Ψ ψ – ψωμί – Bread. Usually during our trips we try to always have some snack for Ola. A good idea for a snack when traveling is a piece of some kind of bread. Since being on Cyprus we wanted to try some local bread anyway, we visited some local grocery stores looking for something good. Most of times instead of normal bread we were surprised by something strange. Usually by something dry and hard, luckily Ola was able to manage with that of course after necessary long time and much work. Once, expecting a soft bun, we bought topped with sesame fancy-shape rusk, than, buying pita bread, we ended up with some apple stuffed pie, another time we tried something of round shape which happened to be a kind of biscuit full of peppercorns. When finally we found for our daughter some soft bread, Ola was so happy to get it, that after this consumption we had to clead whole back seat of the car. The best bakery products we found in Nicosia on Norhtern Cyprus side. We happened to be wandering it’s streets early morning in some less and less turistic areas. Suddenly we felt this smell of freshly baked bread. On this little street there was a little bakery where three guys were making something of very thin doug with tomato-peper-herbal filling. That was the best breakfast we had on this trip. Even Ola like it, of course only the dough because the filling was kind of spicy. We were happy we went off the main route and found this little place.

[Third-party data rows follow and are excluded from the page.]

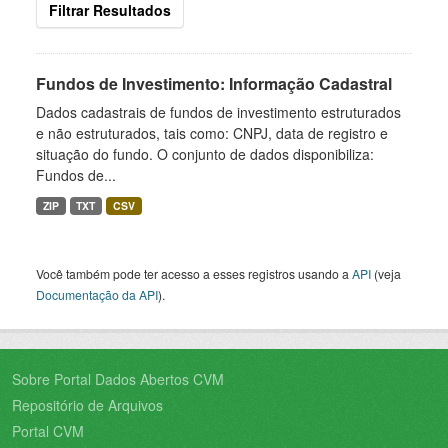
Filtrar Resultados
Fundos de Investimento: Informação Cadastral
Dados cadastrais de fundos de investimento estruturados
e não estruturados, tais como: CNPJ, data de registro e
situação do fundo. O conjunto de dados disponibiliza:
Fundos de...
ZIP
TXT
CSV
Você também pode ter acesso a esses registros usando a
API
(veja
Documentação da API
).
Sobre Portal Dados Abertos CVM
Repositório de Arquivos
Portal CVM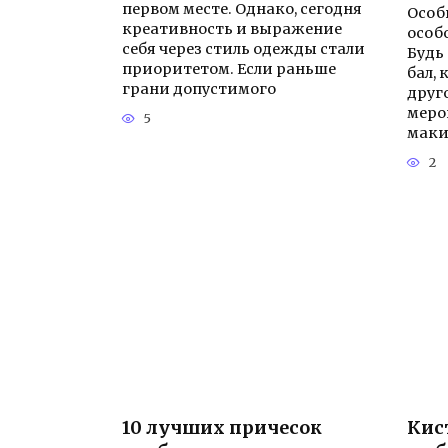
первом месте. Однако, сегодня
Особ
креативность и выражение
особ
себя через стиль одежды стали
Будь
приоритетом. Если раньше
бал,
грани допустимого
друг
меро
5
мак
2
10 лучших причесок
Кис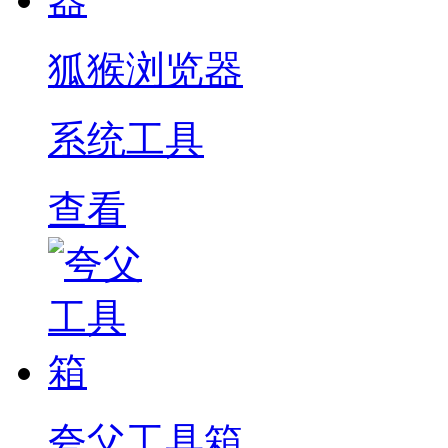
狐猴浏览器
系统工具
查看
夸父工具箱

[photosetgrid layout=”3″]Cyprus, NicosiaCyprus, breadCyprus[/photosetgrid]

OMEGA

Ω ω – ώριμος – Ripe. Cyprus has subtropical climate with average day temperature of 24 degrees Celcius so fruits and vegetables have perfect conditions to ripe there. Besides, olives and grapes we already mentioned, they grow many different kinds of frutis and vegetables there. Along the seaside there are, the most exotic for us, groves of oranges, lemons and peaches. Although watermelons are ready to eat already at the end of May, the best time to come to Cyprus seems to be end of summer, when most of fruits grown there are already ripe. But if you happen to be there in spring, just like us, you can find sweet and tasty ornages and bananas. In fact, no matter when you vistit, there will always be something good there.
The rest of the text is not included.